Entry Name:  Purdue-Hatton-MC2

VAST Challenge 2015
Mini-Challenge 2

 

 

Team Members:

William Hatton, United States Air Force Academy, C16william.hatton@usafa.edu             PRIMARY

Jieqiong Zhao, Purdue University, zhao413@purdue.edu

Mahesh Babu Gorantla, Purdue University, mgorantl@purdue.edu

Junghoon Chae, Purdue University, jchae@purdue.edu

Benjamin Ahlbrand, Purdue University, bahlbran@purdue.edu

Hanye Xu, Purdue University, xu193@purdue.edu

Siqiao Chen, Purdue University, chen1722@purdue.edu

Guizhen Wang, Purdue University, wang1908@purdue.edu

Jiawei Zhang, Purdue University, zhan1486@purdue.edu

Abish Malik, Purdue University, amalik@purdue.edu

Sungahn Ko, Purdue University, ko@purdue.edu

David Ebert, Purdue University, ebertd@purdue.edu

 

Student Team:  No.

Did you use data from both mini-challenges?  Yes.

 

Analytic Tools Used:

Tableau, R, MS Excel, our custom designed system

 

Approximately how many hours were spent working on this submission in total?

100 hours

 

May we post your submission in the Visual Analytics Benchmark Repository after VAST Challenge 2015 is complete? Yes

 

Video Download

Video:

http://pixel.ecn.purdue.edu:8080/~zhan1486/VASTCHALLENGE15/MC2.wmv

 

 

-------------------------------------------------------------------------------------------------------------------------------------------------------------------------------------------------------------

Questions

 

MC2.1Identify those IDs that stand out for their large volumes of communication.  For each of these IDs

 

      a.      Characterize the communication patterns you see.

      b.      Based on these patterns, what do you hypothesize about these IDs?

 

Limit your response to no more than 4 images and 300 words.

 

The data shows two IDs with an abnormally large amount of communication. We use our system and sort the IDs in descending order based on the total number of messages. This process is shown below:

Figure 1: Operation flow of analysis: (1): choose specific time range; (2): view the user list ordered by communication volume; (3): select a user and examine his/her detailed time-series pattern.

We find that the two IDs that stand out for their large volumes of communication and their patterns are as follows:

1.      ID 1278894

a.       At 12:00 PM each day, this person sends out a large group message. The person then sends another message to around the same amount of people every 5 minutes until the next hour (1:00 PM), and then waits an hour to begin again. The person continues the 5 minute interval messages for an hour followed by an hour break through 9:00 PM (the last message is sent at 8:55 PM). On Friday and Saturday, the amount of messages that this person sends at 2:55 PM and 4:00 PM dips, likely due to the second performance of the day by Scott Jones.

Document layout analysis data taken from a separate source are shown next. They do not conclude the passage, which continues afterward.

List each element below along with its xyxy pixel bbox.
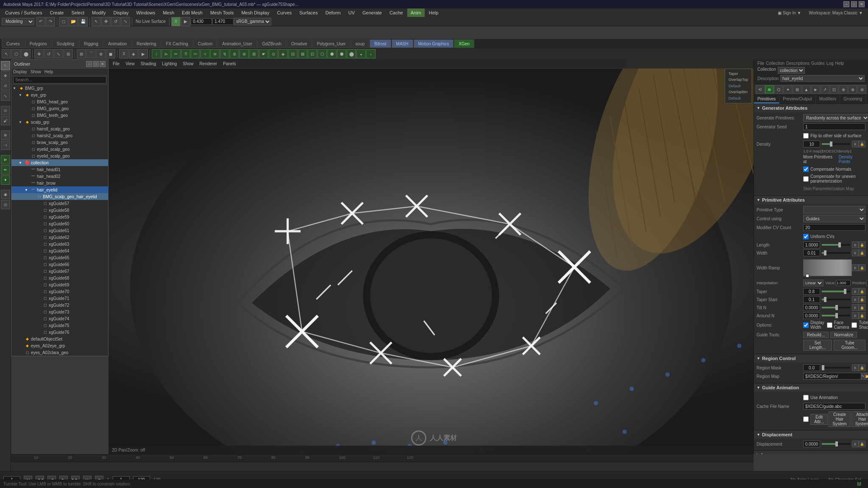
move-icon[interactable]: ✥ — [101, 17, 111, 26]
xgen-brush-left-tool[interactable]: ✏ — [1, 165, 10, 175]
xgen-brush-icon[interactable]: ✏ — [171, 49, 181, 58]
disp-expr-btn[interactable]: E — [852, 441, 859, 447]
render-icon[interactable]: ◈ — [129, 49, 138, 58]
uniform-cvs-checkbox[interactable] — [803, 234, 809, 239]
sign-in-button[interactable]: ▣ Sign In ▼ — [774, 11, 805, 15]
tab-curves[interactable]: Curves — [2, 39, 25, 48]
menu-select[interactable]: Select — [68, 8, 88, 17]
xgen-edit-left-tool[interactable]: ✦ — [1, 175, 10, 185]
modifier-cv-input[interactable] — [803, 224, 865, 231]
tilt-n-input[interactable] — [803, 304, 820, 311]
tree-item-collection[interactable]: ▼🔴collection — [11, 159, 108, 166]
tree-item-defaultobjectset[interactable]: ◆defaultObjectSet — [11, 336, 108, 342]
snap-grid-icon[interactable]: ⊞ — [77, 49, 86, 58]
tree-item-xgguide65[interactable]: ◻xgGuide65 — [11, 254, 108, 261]
edit-attr-checkbox[interactable] — [803, 416, 809, 422]
flip-checkbox[interactable] — [803, 133, 809, 139]
tilt-n-slider[interactable] — [822, 307, 850, 308]
xgen-tab-grooming[interactable]: Grooming — [840, 95, 866, 103]
menu-mesh-display[interactable]: Mesh Display — [238, 8, 273, 17]
xgen-util9-icon[interactable]: ⬥ — [356, 49, 366, 58]
xgen-cut-icon[interactable]: ✂ — [191, 49, 200, 58]
length-input[interactable] — [803, 241, 820, 248]
tab-custom[interactable]: Custom — [193, 39, 217, 48]
xgen-place-icon[interactable]: ⊳ — [161, 49, 171, 58]
tree-item-hair-head02[interactable]: 〰hair_head02 — [11, 173, 108, 180]
menu-cache[interactable]: Cache — [386, 8, 406, 17]
xgen-menu-file[interactable]: File — [757, 61, 764, 66]
ramp-handle[interactable] — [806, 274, 809, 277]
xgen-icon-remove[interactable]: ⊗ — [848, 85, 857, 94]
tab-bifrost[interactable]: Bifrost — [370, 39, 391, 48]
vp-menu-shading[interactable]: Shading — [138, 61, 159, 67]
tree-item-xgguide69[interactable]: ◻xgGuide69 — [11, 281, 108, 288]
tab-rendering[interactable]: Rendering — [132, 39, 161, 48]
control-using-dropdown[interactable]: Guides — [803, 215, 865, 222]
move-tool-icon[interactable]: ✥ — [34, 49, 44, 58]
menu-mesh-tools[interactable]: Mesh Tools — [207, 8, 237, 17]
tab-animation[interactable]: Animation — [103, 39, 131, 48]
tree-item-xgguide63[interactable]: ◻xgGuide63 — [11, 241, 108, 247]
density-points-link[interactable]: Density Points — [839, 155, 866, 164]
xgen-twist-icon[interactable]: ↯ — [220, 49, 229, 58]
tree-item-scalp-grp[interactable]: ▼◆scalp_grp — [11, 119, 108, 125]
create-hair-system-button[interactable]: Create Hair System — [829, 411, 850, 427]
generate-primitives-dropdown[interactable]: Randomly across the surface — [803, 114, 868, 122]
outliner-min-btn[interactable]: − — [86, 61, 92, 67]
xgen-tab-modifiers[interactable]: Modifiers — [816, 95, 840, 103]
new-icon[interactable]: ◻ — [59, 17, 68, 26]
menu-curves[interactable]: Curves — [273, 8, 295, 17]
vp-menu-file[interactable]: File — [110, 61, 122, 67]
around-n-input[interactable] — [803, 312, 820, 319]
width-input[interactable] — [803, 250, 820, 256]
menu-modify[interactable]: Modify — [89, 8, 109, 17]
tab-fx-caching[interactable]: FX Caching — [161, 39, 193, 48]
xgen-guide-left-tool[interactable]: ⊳ — [1, 155, 10, 164]
width-slider[interactable] — [822, 252, 850, 254]
xgdesc-icon[interactable]: X — [171, 17, 181, 26]
region-map-folder-btn[interactable]: 📂 — [865, 373, 868, 380]
taper-handle[interactable] — [844, 289, 846, 294]
xgen-repel-icon[interactable]: ⊛ — [239, 49, 249, 58]
taper-expr-btn[interactable]: E — [852, 288, 859, 295]
region-mask-handle[interactable] — [822, 365, 824, 370]
xgen-tab-preview[interactable]: Preview/Output — [779, 95, 815, 103]
taper-slider[interactable] — [822, 291, 850, 292]
tree-item-hair-eyelid[interactable]: ▼〰hair_eyelid — [11, 186, 108, 193]
tree-item-xgguide61[interactable]: ◻xgGuide61 — [11, 227, 108, 234]
tree-item-bmg-scalp-geo-hair-eyelid[interactable]: ◻BMG_scalp_geo_hair_eyelid — [11, 193, 108, 200]
viewport-canvas[interactable]: File View Shading Lighting Show Renderer… — [108, 59, 754, 454]
menu-edit-mesh[interactable]: Edit Mesh — [178, 8, 206, 17]
taper-start-handle[interactable] — [824, 297, 826, 302]
rotate-tool-icon[interactable]: ↺ — [44, 49, 53, 58]
tree-item-hairstl-scalp-geo[interactable]: ◻hairstl_scalp_geo — [11, 125, 108, 132]
menu-help[interactable]: Help — [426, 8, 442, 17]
density-handle[interactable] — [830, 141, 832, 147]
tube-shade-checkbox[interactable] — [851, 322, 857, 328]
tab-xgen[interactable]: XGen — [454, 39, 474, 48]
tree-item-xgguide68[interactable]: ◻xgGuide68 — [11, 274, 108, 281]
xgen-util5-icon[interactable]: ⬡ — [317, 49, 327, 58]
tree-item-xgguide57[interactable]: ◻xgGuide57 — [11, 200, 108, 207]
density-lock-btn[interactable]: 🔒 — [859, 141, 865, 147]
snap-point-icon[interactable]: ⊕ — [96, 49, 106, 58]
tree-item-eyelid-scalp-geo[interactable]: ◻eyelid_scalp_geo — [11, 152, 108, 159]
tree-item-xgguide64[interactable]: ◻xgGuide64 — [11, 247, 108, 254]
redo-icon[interactable]: ↷ — [46, 17, 55, 26]
length-lock-btn[interactable]: 🔒 — [859, 241, 865, 248]
tree-item-xgguide74[interactable]: ◻xgGuide74 — [11, 315, 108, 322]
tab-motion-graphics[interactable]: Motion Graphics — [414, 39, 454, 48]
scale-tool-icon[interactable]: ⤡ — [54, 49, 63, 58]
xgen-tab-utilities[interactable]: Utilities — [866, 95, 868, 103]
xgen-attract-icon[interactable]: ⊚ — [230, 49, 239, 58]
field-input[interactable] — [191, 18, 212, 25]
tree-item-hair-head01[interactable]: 〰hair_head01 — [11, 166, 108, 173]
around-n-expr-btn[interactable]: E — [852, 312, 859, 319]
tree-item-brow-scalp-geo[interactable]: ◻brow_scalp_geo — [11, 139, 108, 146]
xgen-icon-wire[interactable]: ≋ — [765, 85, 774, 94]
paint-attr-tool[interactable]: 🖌 — [1, 116, 10, 125]
tree-item-bmg-grp[interactable]: ▼◆BMG_grp — [11, 85, 108, 92]
select-tool[interactable]: ↖ — [1, 61, 10, 70]
xgen-icon-shade[interactable]: ✦ — [783, 85, 792, 94]
vp-menu-lighting[interactable]: Lighting — [159, 61, 179, 67]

b.      We can hypothesize that this person is a park employee simply sending out information to all the park participants. Since the amount of messages the person sends seem to fluctuate with the amount of people and the events of the park (Scott’s second performance in particular), we can theorize that this person sends messages to park visitors that are not currently checked-in with information about which attractions are open or have small lines and/or other general park information.

2.      ID 839736

a.       This person does not have much of a pattern with its messages, but he/she sends between 5 and 20 messages every minute of each day. The only exception to this occurs at 12:00 on Sunday, when there is a huge spike of up to 1400 messages that slowly decline back to his/her normal over the next 45 minutes.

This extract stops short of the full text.